The situation, however, may not be very different from other major cities, with the National Security Advisor saying so last year -- M K Narayanan had said it was no secret that terrorists were targeting the IT sector.

A common thread in the spate of terror-related incidents reported from Bangalore in the past has been the relative ease with which alleged terror networks took orders from commanders based in Pakistan-occupied-Kashmir or elsewhere, and the regular monetary remittances that kept them going.

For instance, the police charge-sheet on Kashmir-native Imran alias Bilal Ahmed Kota filed earlier this year says that he used a satellite phone as well as e-mail to communicate with Abu Alqama -- described as Lashkar-e-Taiba’s chief of India operations -- from Hampi where he ran a handicraft store.

Imran was allegedly following instructions to carry out an attack here, but police are also certain that he was well networked with many other Lashkar cadre, including Tariq Ahmed Dar who was arrested for the 2005 Diwali blasts in Delhi.

Though Imran’s arrest also threw new light on the IISC case, the December 2005 attack has, in many ways, changed the mindset of the local police, who have been finding that hitherto unconnected incidents elsewhere in the country could have deeper links.
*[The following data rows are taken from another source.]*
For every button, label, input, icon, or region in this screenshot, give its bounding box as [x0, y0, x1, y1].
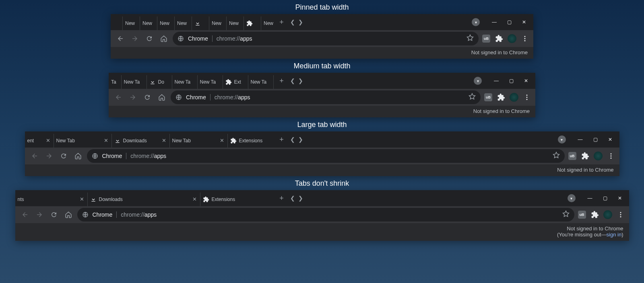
browser-tab[interactable]: nts✕	[15, 193, 88, 206]
browser-tab[interactable]: New Ta	[248, 75, 274, 89]
browser-tab[interactable]: New Ta	[198, 75, 223, 89]
new-tab-button[interactable]: +	[277, 76, 287, 86]
new-tab-button[interactable]: +	[277, 17, 287, 27]
minimize-icon[interactable]: —	[492, 19, 497, 25]
browser-tab[interactable]: Do	[147, 75, 172, 89]
maximize-icon[interactable]: ▢	[509, 78, 514, 84]
browser-tab[interactable]: Extensions✕	[200, 193, 275, 206]
close-icon[interactable]: ✕	[524, 78, 528, 84]
ublock-icon[interactable]: uB	[578, 210, 586, 219]
maximize-icon[interactable]: ▢	[593, 137, 598, 142]
maximize-icon[interactable]: ▢	[603, 195, 607, 201]
close-icon[interactable]: ✕	[219, 138, 225, 144]
extensions-menu-icon[interactable]	[497, 93, 506, 102]
profile-button[interactable]: ▾	[474, 77, 482, 85]
tab-scroll-left-icon[interactable]: ❮	[289, 193, 297, 203]
browser-tab[interactable]: Extensions✕	[228, 134, 275, 148]
browser-tab[interactable]: New	[175, 16, 192, 30]
tab-scroll-right-icon[interactable]: ❯	[297, 17, 305, 27]
tab-scroll-left-icon[interactable]: ❮	[289, 135, 297, 144]
site-info-icon[interactable]	[175, 94, 182, 100]
back-button[interactable]	[113, 92, 124, 103]
browser-tab[interactable]: New Ta	[274, 75, 275, 89]
address-bar[interactable]: Chrome chrome://apps	[77, 208, 574, 221]
reload-button[interactable]	[48, 209, 60, 220]
chrome-menu-icon[interactable]	[616, 210, 625, 219]
browser-tab[interactable]: New Tab✕	[170, 134, 228, 148]
tab-scroll-left-icon[interactable]: ❮	[289, 17, 297, 27]
address-bar[interactable]: Chrome chrome://apps	[87, 149, 565, 163]
address-bar[interactable]: Chrome chrome://apps	[173, 32, 479, 45]
forward-button[interactable]	[34, 209, 45, 220]
close-icon[interactable]: ✕	[608, 137, 612, 142]
browser-tab[interactable]: ent✕	[25, 134, 54, 148]
site-info-icon[interactable]	[82, 211, 89, 218]
browser-tab[interactable]: New	[227, 16, 244, 30]
browser-tab[interactable]: New Ta	[122, 75, 147, 89]
extensions-menu-icon[interactable]	[590, 210, 599, 219]
bookmark-star-icon[interactable]	[553, 152, 560, 160]
browser-tab[interactable]: New	[140, 16, 157, 30]
close-icon[interactable]: ✕	[618, 195, 622, 201]
forward-button[interactable]	[43, 150, 55, 162]
bookmark-star-icon[interactable]	[466, 34, 474, 43]
profile-button[interactable]: ▾	[472, 18, 480, 26]
ublock-icon[interactable]: uB	[482, 34, 491, 43]
browser-tab[interactable]	[244, 16, 261, 30]
chrome-menu-icon[interactable]	[607, 152, 615, 160]
home-button[interactable]	[72, 150, 84, 162]
tab-scroll-right-icon[interactable]: ❯	[297, 135, 305, 144]
back-button[interactable]	[29, 150, 40, 162]
browser-tab[interactable]: Ext	[223, 75, 248, 89]
close-icon[interactable]: ✕	[161, 138, 167, 144]
browser-tab[interactable]: New Ta	[172, 75, 198, 89]
ublock-icon[interactable]: uB	[484, 93, 493, 102]
profile-button[interactable]: ▾	[558, 135, 566, 144]
close-icon[interactable]: ✕	[103, 138, 109, 144]
minimize-icon[interactable]: —	[578, 137, 583, 142]
back-button[interactable]	[19, 209, 31, 220]
reload-button[interactable]	[142, 92, 153, 103]
close-icon[interactable]: ✕	[192, 197, 198, 202]
browser-tab[interactable]: Downloads✕	[88, 193, 200, 206]
browser-tab[interactable]	[111, 16, 123, 30]
home-button[interactable]	[156, 92, 167, 103]
browser-tab[interactable]: New	[123, 16, 140, 30]
reload-button[interactable]	[144, 33, 155, 44]
tab-scroll-right-icon[interactable]: ❯	[297, 193, 305, 203]
home-button[interactable]	[158, 33, 169, 44]
profile-button[interactable]: ▾	[568, 194, 576, 202]
new-tab-button[interactable]: +	[277, 193, 287, 203]
ublock-icon[interactable]: uB	[568, 152, 577, 160]
chrome-menu-icon[interactable]	[520, 34, 529, 43]
browser-tab[interactable]: New	[157, 16, 175, 30]
avatar[interactable]	[594, 152, 603, 160]
browser-tab[interactable]: New	[261, 16, 275, 30]
maximize-icon[interactable]: ▢	[507, 19, 512, 25]
minimize-icon[interactable]: —	[494, 78, 499, 84]
browser-tab[interactable]: Downloads✕	[112, 134, 170, 148]
browser-tab[interactable]: New Tab✕	[54, 134, 112, 148]
browser-tab[interactable]: New	[209, 16, 227, 30]
browser-tab[interactable]: Ta	[109, 75, 122, 89]
signin-link[interactable]: sign in	[607, 232, 622, 238]
close-icon[interactable]: ✕	[522, 19, 526, 25]
bookmark-star-icon[interactable]	[562, 210, 570, 219]
reload-button[interactable]	[58, 150, 69, 162]
close-icon[interactable]: ✕	[45, 138, 51, 144]
minimize-icon[interactable]: —	[588, 195, 592, 201]
site-info-icon[interactable]	[178, 35, 184, 42]
browser-tab[interactable]	[192, 16, 209, 30]
avatar[interactable]	[603, 210, 612, 219]
close-icon[interactable]: ✕	[79, 197, 85, 202]
address-bar[interactable]: Chrome chrome://apps	[171, 90, 481, 104]
new-tab-button[interactable]: +	[277, 134, 287, 145]
home-button[interactable]	[63, 209, 74, 220]
tab-scroll-right-icon[interactable]: ❯	[297, 76, 305, 86]
forward-button[interactable]	[127, 92, 138, 103]
back-button[interactable]	[115, 33, 126, 44]
bookmark-star-icon[interactable]	[469, 93, 476, 102]
avatar[interactable]	[510, 93, 518, 102]
forward-button[interactable]	[129, 33, 140, 44]
tab-scroll-left-icon[interactable]: ❮	[289, 76, 297, 86]
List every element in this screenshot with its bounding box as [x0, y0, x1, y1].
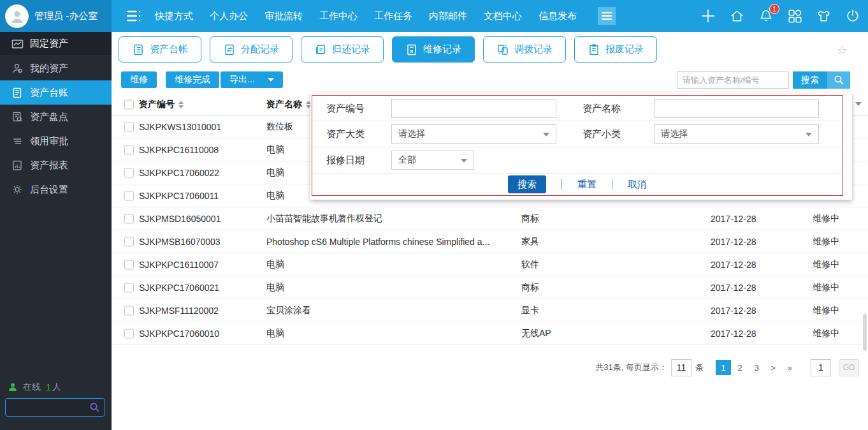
- cell-status: 维修中: [813, 282, 839, 293]
- page-button-2[interactable]: 2: [732, 360, 748, 375]
- asset-name-input[interactable]: [654, 99, 819, 118]
- menu-item-work-tasks[interactable]: 工作任务: [374, 10, 412, 22]
- tab-label: 归还记录: [332, 43, 370, 56]
- table-row[interactable]: SJKPMSF11120002 宝贝涂涂看 显卡 2017-12-28 维修中: [112, 299, 868, 322]
- row-checkbox[interactable]: [124, 306, 134, 315]
- search-icon[interactable]: [89, 402, 100, 413]
- row-checkbox[interactable]: [124, 329, 134, 338]
- cell-category: 软件: [521, 259, 539, 271]
- sidebar-item-backend-settings[interactable]: 后台设置: [0, 177, 112, 202]
- page-button-1[interactable]: 1: [716, 360, 731, 375]
- repair-done-button[interactable]: 维修完成: [166, 71, 219, 88]
- online-count: 1: [46, 382, 51, 392]
- more-menu-button[interactable]: [598, 7, 616, 25]
- filter-reset-button[interactable]: 重置: [577, 179, 597, 191]
- user-block[interactable]: 管理员 -办公室: [0, 0, 112, 32]
- category-select[interactable]: 请选择: [391, 124, 556, 144]
- last-page-button[interactable]: »: [782, 360, 797, 375]
- asset-no-input[interactable]: [391, 99, 556, 118]
- theme-shirt-icon[interactable]: [816, 8, 832, 24]
- cell-asset-no: SJKPMSF11120002: [139, 306, 219, 316]
- sidebar-item-label: 资产报表: [30, 159, 68, 172]
- favorite-star-icon[interactable]: ☆: [837, 43, 847, 57]
- select-all-checkbox[interactable]: [124, 100, 134, 110]
- user-name: 管理员 -办公室: [34, 10, 98, 22]
- filter-search-button[interactable]: 搜索: [508, 175, 546, 193]
- row-checkbox[interactable]: [124, 122, 134, 131]
- quick-search-input[interactable]: [677, 71, 789, 89]
- tab-return-records[interactable]: 归还记录: [301, 36, 384, 63]
- subcategory-select[interactable]: 请选择: [654, 124, 819, 144]
- cell-category: 家具: [521, 236, 539, 248]
- cell-date: 2017-12-28: [711, 260, 756, 270]
- row-checkbox[interactable]: [124, 260, 134, 269]
- row-checkbox[interactable]: [124, 237, 134, 246]
- sidebar-item-asset-inventory[interactable]: 资产盘点: [0, 105, 112, 129]
- cell-status: 维修中: [813, 305, 839, 316]
- menu-item-personal-office[interactable]: 个人办公: [210, 10, 248, 22]
- header-asset-no[interactable]: 资产编号: [139, 99, 184, 110]
- row-checkbox[interactable]: [124, 214, 134, 223]
- divider: [561, 179, 562, 190]
- sidebar-item-asset-reports[interactable]: 资产报表: [0, 153, 112, 177]
- tab-transfer-records[interactable]: 调拨记录: [483, 36, 566, 63]
- table-row[interactable]: SJKPKPC16110007 电脑 软件 2017-12-28 维修中: [112, 253, 868, 276]
- asset-name-label: 资产名称: [582, 102, 621, 114]
- cell-status: 维修中: [813, 213, 839, 225]
- search-button[interactable]: 搜索: [793, 71, 850, 89]
- sidebar-item-requisition-approval[interactable]: 领用审批: [0, 129, 112, 153]
- sidebar-search-input[interactable]: [10, 399, 85, 416]
- export-button[interactable]: 导出...: [221, 71, 283, 88]
- notifications-bell-icon[interactable]: 1: [758, 8, 774, 24]
- top-menu: 快捷方式 个人办公 审批流转 工作中心 工作任务 内部邮件 文档中心 信息发布: [155, 0, 577, 32]
- apps-grid-icon[interactable]: [787, 8, 802, 24]
- menu-item-shortcuts[interactable]: 快捷方式: [155, 10, 193, 22]
- table-row[interactable]: SJKPMSB16070003 Photoshop cS6 Multiple P…: [112, 230, 868, 253]
- sidebar-item-asset-ledger[interactable]: 资产台账: [0, 80, 112, 105]
- menu-item-internal-mail[interactable]: 内部邮件: [429, 10, 467, 22]
- cell-asset-name: 数位板: [266, 121, 293, 133]
- tab-asset-ledger[interactable]: 资产台帐: [119, 36, 201, 63]
- row-checkbox[interactable]: [124, 145, 134, 154]
- tab-allocation-records[interactable]: 分配记录: [210, 36, 293, 63]
- tab-scrap-records[interactable]: 报废记录: [574, 36, 657, 63]
- home-icon[interactable]: [729, 8, 745, 24]
- add-icon[interactable]: [700, 8, 716, 24]
- go-button[interactable]: GO: [839, 359, 859, 376]
- repair-date-select[interactable]: 全部: [391, 151, 474, 170]
- page-button-3[interactable]: 3: [749, 360, 764, 375]
- category-label: 资产大类: [326, 128, 365, 140]
- table-row[interactable]: SJKPKPC17060021 电脑 商标 2017-12-28 维修中: [112, 276, 868, 299]
- page-jump-input[interactable]: [811, 359, 831, 376]
- logout-power-icon[interactable]: [845, 8, 860, 24]
- column-settings-caret-icon[interactable]: [855, 102, 862, 106]
- sidebar-item-fixed-assets[interactable]: 固定资产: [0, 32, 112, 56]
- next-page-button[interactable]: >: [765, 360, 781, 375]
- row-checkbox[interactable]: [124, 168, 134, 177]
- row-checkbox[interactable]: [124, 283, 134, 292]
- repair-date-select-value: 全部: [398, 154, 416, 166]
- scrollbar-thumb[interactable]: [863, 314, 867, 351]
- nav-collapse-icon[interactable]: [125, 8, 143, 24]
- tab-repair-records[interactable]: 维修记录: [392, 36, 475, 63]
- menu-item-doc-center[interactable]: 文档中心: [484, 10, 522, 22]
- table-row[interactable]: SJKPKPC17060010 电脑 无线AP 2017-12-28 维修中: [112, 322, 868, 345]
- filter-cancel-button[interactable]: 取消: [628, 179, 647, 191]
- menu-item-approval-flow[interactable]: 审批流转: [264, 10, 303, 22]
- menu-item-work-center[interactable]: 工作中心: [319, 10, 358, 22]
- table-row[interactable]: SJKPMSD16050001 小苗苗智能故事机著作权登记 商标 2017-12…: [112, 207, 868, 230]
- row-checkbox[interactable]: [124, 191, 134, 200]
- cell-asset-name: 电脑: [266, 167, 284, 179]
- repair-button[interactable]: 维修: [121, 71, 157, 88]
- pagination: 共31条, 每页显示： 条 1 2 3 > » GO: [595, 359, 859, 376]
- header-asset-name[interactable]: 资产名称: [266, 99, 311, 110]
- page-size-input[interactable]: [671, 359, 691, 376]
- sort-icon[interactable]: [178, 101, 184, 108]
- ledger-icon: [132, 43, 145, 56]
- menu-item-info-publish[interactable]: 信息发布: [539, 10, 577, 22]
- stacked-list-icon: [11, 135, 23, 147]
- sidebar: 固定资产 我的资产 资产台账 资产盘点 领用审批: [0, 32, 112, 430]
- doc-magnifier-icon: [11, 111, 23, 122]
- cell-asset-name: 电脑: [266, 328, 284, 339]
- sidebar-item-my-assets[interactable]: 我的资产: [0, 56, 112, 80]
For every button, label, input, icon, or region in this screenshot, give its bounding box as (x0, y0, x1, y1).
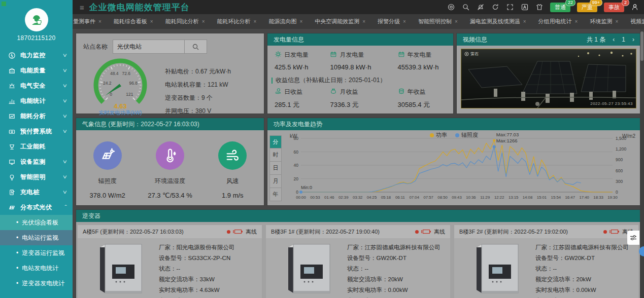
alarm-badge-1[interactable]: 严重99+ (577, 3, 597, 12)
tab-1[interactable]: 能耗综合看板× (109, 16, 158, 27)
headset-icon[interactable] (447, 3, 455, 11)
prepaid-icon (8, 128, 16, 135)
sidebar-item-2[interactable]: 电气安全˅ (0, 78, 73, 93)
tab-close-icon[interactable]: × (299, 19, 302, 24)
tab-close-icon[interactable]: × (403, 19, 406, 24)
period-tab-日[interactable]: 日 (269, 162, 282, 175)
inverter-device-image (280, 242, 337, 298)
sidebar-item-label: 电能质量 (20, 66, 46, 75)
sidebar-item-10[interactable]: 分布式光伏ˆ (0, 200, 73, 215)
sidebar-item-label: 工业能耗 (20, 142, 46, 151)
tab-label: 智能照明控制 (418, 18, 452, 25)
sliders-icon (630, 234, 637, 241)
menu-toggle-icon[interactable]: ≡ (80, 3, 84, 12)
tab-close-icon[interactable]: × (615, 19, 618, 24)
sidebar-item-4[interactable]: 能耗分析˅ (0, 108, 73, 124)
tab-close-icon[interactable]: × (150, 19, 153, 24)
vertical-scrollbar[interactable] (640, 29, 644, 298)
tab-close-icon[interactable]: × (523, 19, 526, 24)
site-name-label: 站点名称 (83, 43, 108, 51)
spec-line: 额定交流功率：33kW (159, 274, 235, 285)
sidebar-subitem-4[interactable]: •逆变器发电统计 (0, 276, 73, 291)
sidebar-item-1[interactable]: 电能质量˅ (0, 63, 73, 78)
sidebar-item-6[interactable]: 工业能耗 (0, 139, 73, 154)
site-search-button[interactable] (185, 40, 207, 54)
tab-6[interactable]: 报警分级× (372, 16, 411, 27)
period-tab-年[interactable]: 年 (269, 188, 282, 201)
tab-9[interactable]: 分组用电统计× (533, 16, 583, 27)
min-annotation: Min:0 (301, 185, 312, 190)
inverter-panel-title: 逆变器 (76, 210, 640, 222)
video-panel-title: 视频信息 (463, 35, 487, 44)
search-icon[interactable] (462, 3, 470, 11)
sidebar-item-label: 智能照明 (20, 173, 46, 181)
cctv-video-frame[interactable]: 萤石 2022-05-27 23:55:43 (461, 49, 636, 108)
sidebar-subitem-3[interactable]: •电站发电统计 (0, 260, 73, 276)
sidebar-item-label: 预付费系统 (20, 127, 52, 136)
sidebar-subitem-0[interactable]: •光伏综合看板 (0, 215, 73, 230)
sidebar-item-7[interactable]: 设备监测˅ (0, 154, 73, 169)
sidebar-item-5[interactable]: 预付费系统˅ (0, 124, 73, 139)
income-metrics: 日收益285.1 元月收益7336.3 元年收益30585.4 元 (267, 88, 453, 109)
sidebar-item-3[interactable]: 电能统计˅ (0, 93, 73, 108)
mute-icon[interactable] (477, 3, 485, 11)
spec-line: 设备型号：GW20K-DT (347, 253, 440, 264)
svg-text:06:11: 06:11 (395, 195, 405, 200)
tab-3[interactable]: 能耗环比分析× (212, 16, 262, 27)
svg-text:1,200: 1,200 (616, 146, 627, 152)
tab-close-icon[interactable]: × (254, 19, 257, 24)
metric-value: 10949.8 kW·h (330, 63, 397, 71)
page-title: 企业微电网能效管理平台 (89, 2, 190, 13)
svg-text:20: 20 (294, 176, 299, 181)
tab-0[interactable]: 量测事件× (68, 16, 107, 27)
tab-close-icon[interactable]: × (362, 19, 365, 24)
video-next-button[interactable]: › (632, 36, 634, 43)
power-monitor-icon (8, 52, 16, 59)
avatar[interactable] (25, 8, 48, 31)
tab-close-icon[interactable]: × (575, 19, 578, 24)
period-tab-时[interactable]: 时 (269, 148, 282, 162)
tab-4[interactable]: 能源流向图× (263, 16, 308, 27)
dashboard-content: 站点名称 024.248.472.696.81214.63实时发电功率(kW) … (73, 29, 644, 298)
period-tab-月[interactable]: 月 (269, 175, 282, 188)
calendar-icon (398, 51, 405, 59)
sidebar-item-8[interactable]: 智能照明˅ (0, 169, 73, 184)
sidebar-item-0[interactable]: 电力监控˅ (0, 48, 73, 63)
tab-close-icon[interactable]: × (202, 19, 205, 24)
chevron-down-icon: ˅ (63, 174, 67, 180)
sidebar-subitem-label: 光伏综合看板 (22, 218, 58, 227)
user-icon[interactable] (631, 3, 639, 11)
header-actions: 普通22严重99+事故2 (447, 3, 639, 12)
tab-2[interactable]: 能耗同比分析× (160, 16, 210, 27)
sidebar-subitem-2[interactable]: •逆变器运行监视 (0, 245, 73, 260)
tab-11[interactable]: 视频监控× (625, 16, 644, 27)
income-accent-bar (272, 78, 273, 84)
svg-text:72.6: 72.6 (122, 71, 131, 76)
alarm-badge-2[interactable]: 事故2 (604, 3, 624, 12)
tab-label: 能耗同比分析 (165, 18, 199, 25)
offline-dot-icon (227, 230, 230, 234)
sidebar-item-9[interactable]: 充电桩˅ (0, 184, 73, 200)
metric-value: 45539.3 kW·h (398, 63, 453, 71)
refresh-icon[interactable] (491, 3, 499, 11)
tab-8[interactable]: 漏电监测及线缆测温× (465, 16, 531, 27)
video-logo: 萤石 (464, 51, 479, 57)
translate-icon[interactable] (521, 3, 529, 11)
alarm-badge-0[interactable]: 普通22 (550, 3, 570, 12)
tab-close-icon[interactable]: × (455, 19, 458, 24)
sidebar-subitem-1[interactable]: •电站运行监视 (0, 230, 73, 245)
tab-10[interactable]: 环境监测× (585, 16, 623, 27)
fullscreen-icon[interactable] (506, 3, 514, 11)
tab-label: 能源流向图 (268, 18, 296, 25)
theme-icon[interactable] (535, 3, 544, 11)
site-name-input[interactable] (113, 40, 185, 54)
station-info-line: 逆变器数量：9 个 (165, 91, 231, 104)
tab-close-icon[interactable]: × (98, 19, 101, 24)
sidebar-item-label: 电气安全 (20, 82, 46, 90)
tab-5[interactable]: 中央空调能效监测× (310, 16, 370, 27)
filter-settings-button[interactable] (627, 231, 639, 245)
video-prev-button[interactable]: ‹ (613, 36, 615, 43)
chevron-up-icon: ˆ (64, 205, 67, 210)
scrollbar-thumb[interactable] (640, 31, 643, 61)
tab-7[interactable]: 智能照明控制× (413, 16, 463, 27)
That fact was ascertained when the IISc investigations took the police to Hyderabad, Kashmir and several other places across the country. Of course, it had been constant monitoring by the Central Intelligence that led to the arrest of Imran, Rehman and the two Pakistani nationals caught in Mysore last October.

But extremist networks have been noticed earlier, in the church bomb blasts in Bangalore and Hubli in 2000 and an abortive attempt by a Tamil nationalist group who were caught in Frazer Town in 2002.

Besides, what the Bangalore police have come to realise through these investigations was that a good deal of ‘recruitment’ was going on -- some of the youngsters they arrested had been sent to Bangladesh and Pakistan for training.

Rehman, police allege, began running a network from Saudi Arabia through ‘hawala’ transactions, while Imran became a JKLF member in 1990.

If there was indeed any link between the failed UK terror attacks and the Bangalore doctors arrested two days ago, the only difference would be that they were well-educated youth who fell prey.